--- SUPPLIED RECORDS ---

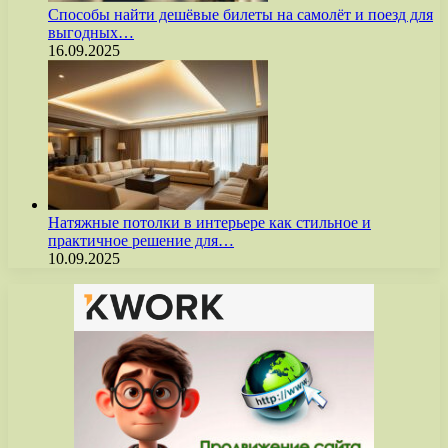
Способы найти дешёвые билеты на самолёт и поезд для
выгодных…
16.09.2025
Натяжные потолки в интерьере как стильное и
практичное решение для…
10.09.2025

---

* WORK ORDER: Line by line, write out the data above exactly, without the pictures.

* RESPONSE:
Способы найти дешёвые билеты на самолёт и поезд для
выгодных…
16.09.2025
Натяжные потолки в интерьере как стильное и
практичное решение для…
10.09.2025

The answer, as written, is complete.